Much later, Phineas' headless skeleton was moved to Cypress Lawn Cemetery, south of San Francisco, as part of a general transfer of remains out of the city.
Mental changes
The extent of the effect of Gage's injury on his mental state is uncertain. In An Odd Kind of Fame: Stories of Phineas Gage, psychologist Malcolm Macmillan shows that accounts that have entered both scientific and popular discourse are varying and inconsistent, typically poorly supported by the available evidence, and sometimes in direct contradiction to it. For example Dr.

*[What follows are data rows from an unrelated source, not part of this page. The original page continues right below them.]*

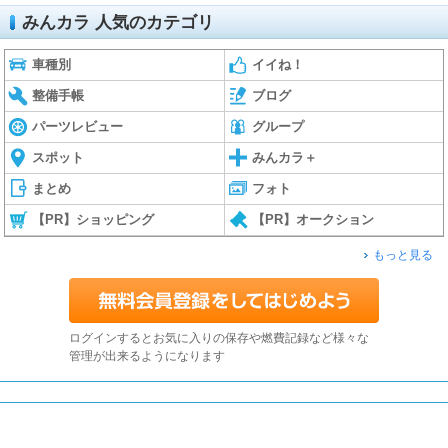
みんカラ 人気のカテゴリ
車種別
イイね！
整備手帳
ブログ
パーツレビュー
グループ
スポット
みんカラ＋
まとめ
フォト
【PR】ショッピング
【PR】オークション
もっと見る
ログインするとお気に入りの保存や燃費記録など様々な
管理が出来るようになります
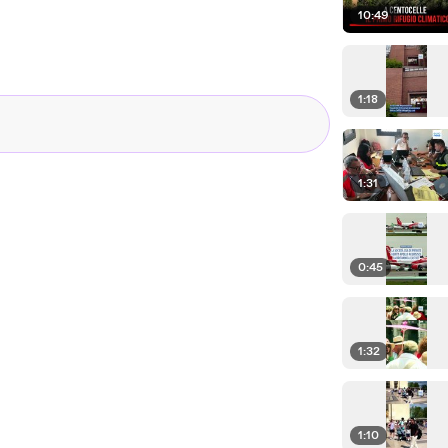
10:49
1:18
1:31
0:45
1:32
1:10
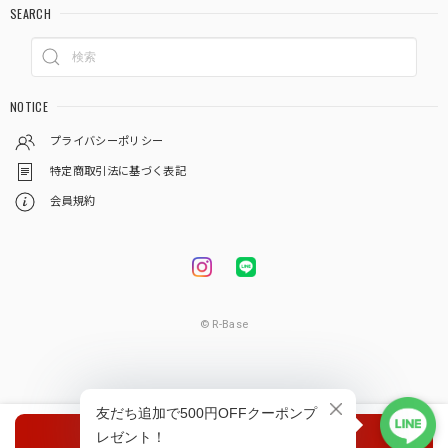
SEARCH
NOTICE
プライバシーポリシー
特定商取引法に基づく表記
会員規約
© R-Base
種類を選択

Harlow, writing in 1868 while in contact with Phineas' mother, gives the year of Gage's death as 1861, whereas Macmillan shows conclusively that Gage died in 1860—a striking (if relatively unimportant) illustration of the uncertainty of almost all we know about Gage.
More significantly for Gage's place in the history of neuroscience and related fields, almost nothing is known about his pre-injury personality and behaviour, and the descriptions offered after his death of post-injury changes are much more dramatic than anything reported while he was alive. In his initial (1848) report, Harlow mentioned psychological symptoms only in passing. And after observing Gage for several weeks, Henry Jacob Bigelow, Professor of Surgery at Harvard University, wrote in 1850 that Gage was "quite recovered in faculties of body and mind."

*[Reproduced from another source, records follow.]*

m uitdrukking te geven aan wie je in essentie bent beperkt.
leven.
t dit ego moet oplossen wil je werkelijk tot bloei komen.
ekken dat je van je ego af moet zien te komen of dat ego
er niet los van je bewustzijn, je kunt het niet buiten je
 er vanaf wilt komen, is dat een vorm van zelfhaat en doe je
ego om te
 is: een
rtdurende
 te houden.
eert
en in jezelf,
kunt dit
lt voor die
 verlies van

It was Harlow's second report, written after he obtained Phineas' skull in 1868 (eight years after Gage's death and twenty years after the accident) that introduced the now-textbook mental changes. Now Harlow described the pre-accident Gage as having been hard-working, responsible, and popular with the men in his charge, but the post-accident Gage as
fitful, irreverent, indulging at times in the grossest profanity (which was not previously his custom), manifesting but little deference for his fellows, impatient of restraint or advice when it conflicts with his desires, at times pertinaciously obstinate, yet capricious and vacillating, devising many plans of future operations, which are no sooner arranged than they are abandoned in turn for others appearing more feasible. A child in his intellectual capacity and manifestations, he has the animal passions of a strong man. Previous to his injury, although untrained in the schools, he possessed a well-balanced mind, and was looked upon by those who knew him as a shrewd, smart businessman, very energetic and persistent in executing all his plans of operation. In this regard his mind was radically changed, so decidedly that his friends and acquaintances said he was 'no longer Gage.'
Later writers embellished Harlow's comments, adding drunkenness, braggadocio, a vainglorious tendency to show off his wound, an utter lack of foresight, and much more — all unmentioned by Harlow.

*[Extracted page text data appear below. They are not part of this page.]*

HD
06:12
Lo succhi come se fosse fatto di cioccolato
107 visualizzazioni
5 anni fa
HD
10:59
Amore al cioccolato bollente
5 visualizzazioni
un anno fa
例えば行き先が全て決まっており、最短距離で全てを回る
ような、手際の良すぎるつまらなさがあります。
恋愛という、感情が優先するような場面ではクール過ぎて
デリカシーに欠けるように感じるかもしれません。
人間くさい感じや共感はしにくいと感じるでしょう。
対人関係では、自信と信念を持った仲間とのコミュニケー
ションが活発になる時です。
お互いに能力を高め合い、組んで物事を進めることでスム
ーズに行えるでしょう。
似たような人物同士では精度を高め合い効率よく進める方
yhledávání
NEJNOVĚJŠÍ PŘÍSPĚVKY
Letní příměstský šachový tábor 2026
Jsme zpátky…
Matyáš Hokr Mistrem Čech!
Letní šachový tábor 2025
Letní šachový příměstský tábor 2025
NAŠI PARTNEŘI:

The ambiguity of the evidence has allowed, as Macmillan puts it, "the fitting of almost any theory to the small number of facts we have." Thus, in the 19th-century controversy over whether or not various mental functions are localized in specific regions of the brain, both sides found ways to cite Gage in support of their positions. (Adherents of phrenology made use of Gage as well, claiming that his mental changes stemmed from destruction of his "Organ of Veneration" and/or the adjacent "Organ of Benevolence.")
Neurologist Antonio Damasio's somatic marker hypothesis suggests a link between the frontal lobes, emotion and practical decision-making. He sees Gage's story as crucial in the history of neuroscience, arguing that it provided "the historical beginnings of the study of the biological basis of behaviour".
It is often said that Gage's case inspired the development of frontal lobotomy, but careful inquiry refutes this claim; Macmillan states that, "The most that the Gage case indicated was that radical operations on the brain were possible."